Tommy was one day at the week-day cross, at Nottingham, and there so much surprized a country girl, in a frolicsome moment, by her hearing, as she thought, a child speak to her and seeing none, that her astonishment was wrought up to such a pitch as to bring on a succession of alarming fits, by which the poor girl suffered for some time. This wanton exercise of his talents got Tommy a lodging, for a little time, in Bridewel, by the order of the magistrates.

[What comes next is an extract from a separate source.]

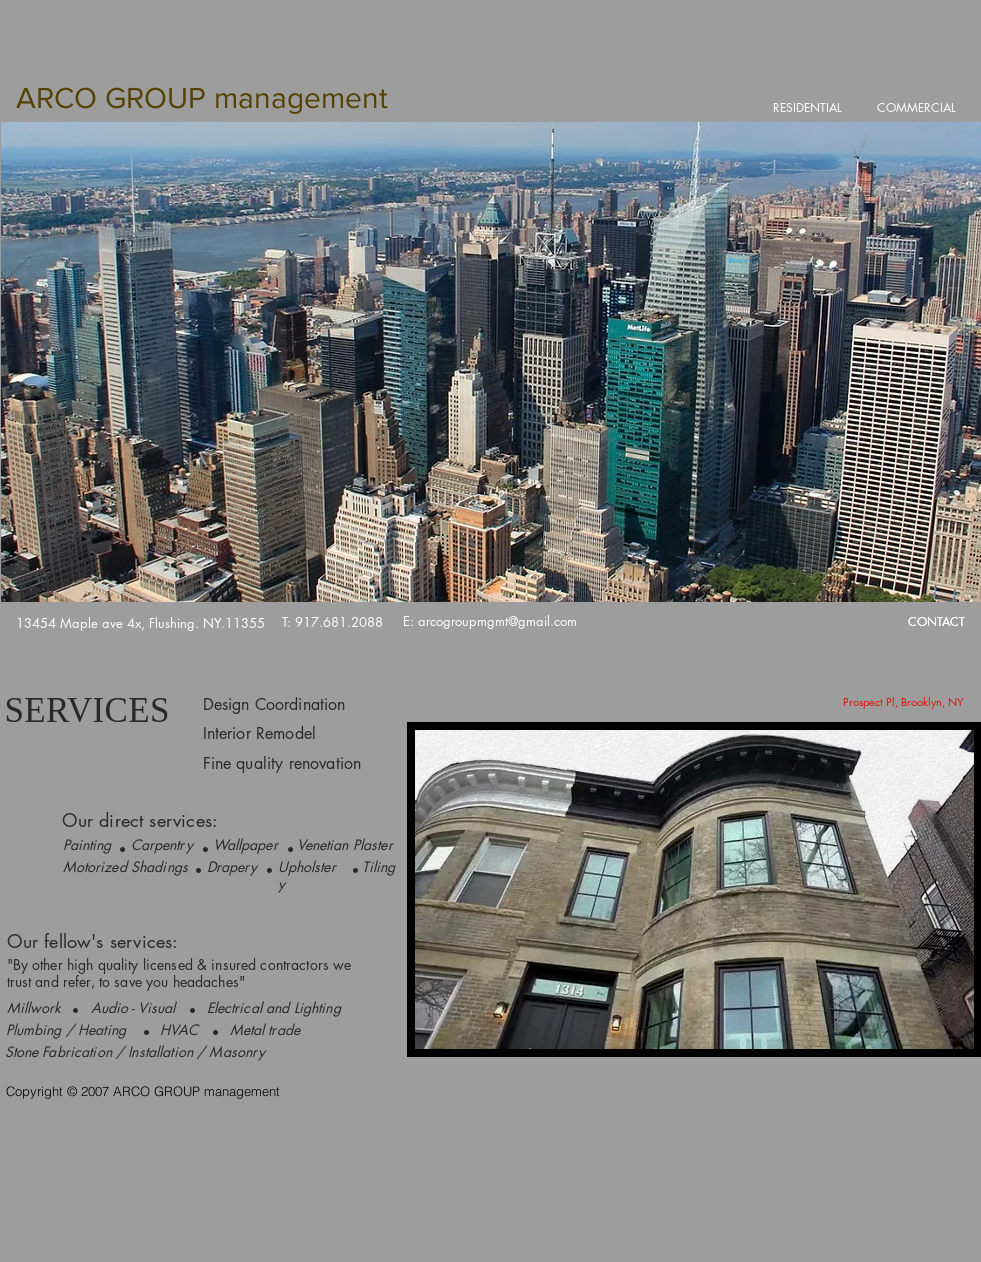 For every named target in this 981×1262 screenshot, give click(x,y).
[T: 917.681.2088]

Another of his jokes, but of a less serious nature, is told thus: Tommy, following a carrier's waggon, on a certain day, imitated, at times, the crying of a child, so naturally, that the waggoner stopped his horses several times, on the road, to examine the waggon, conceiving that the cries of the child came from within his carriage; but on examining the straw, at the tail of the waggon, he could discover no child, and consequently proceeded on his journey, the wily ventriloquist at his side. A little before the waggon entered the next village upon the road, Tommy repeated the crying of a child so effectually and so naturally, as proceeding from within the waggon, that the driver, fearing that he might be accessary to the death of an infant, was determined to unload his waggon at the village, which, by the help of some people, to whom he had told his story, he effected; but found therein no child living or dead. Tommy, we are told, in this search, asssisted, who doubtless secretly enjoyed the joke, for which, had it been found out, he would most likely, got a severe threshing.
Our ventriloquist was, at another time, in the house of a stranger to his extraordinary powers, where a servant girl, in the kitchen, was about to dress some fish, not long taken from the river; but apparently dead. When she was about to cut off the head of one of them, Tommy, at the instant she laid her knife on the fishesþ neck, uttered, in a plaintive voice, dont cut my head off. The girl, upon this, being much alarmed, and knowing not whence the voice proceeded, hastily drew the knife from the little fish and stood for some time in motionless amazement. At length, however, recovering herself, and not seeing the fish stir, had courage to proceed to her business, and took up the knife a second time, to sever the head of the fish from the body. Tommy, at that moment uttered rather sharply, but mournfully, what you will cut my head off; upon which the frightened female threw down the knife on the floor and positively refused to dress the fish.
This man appears to be about the middle age of life.
I have read somewhere of one of these rare beings, being produced in
the Emperor's dominions, and of another exercising his extraordinary talents,
in London, about the beginning of this century.
Thoroton's History of Nottinghamshire: Republished, With Large Additions, 3 Vols (London: B. and J. White, etc., 1797), Vol 2, pp. 149-50.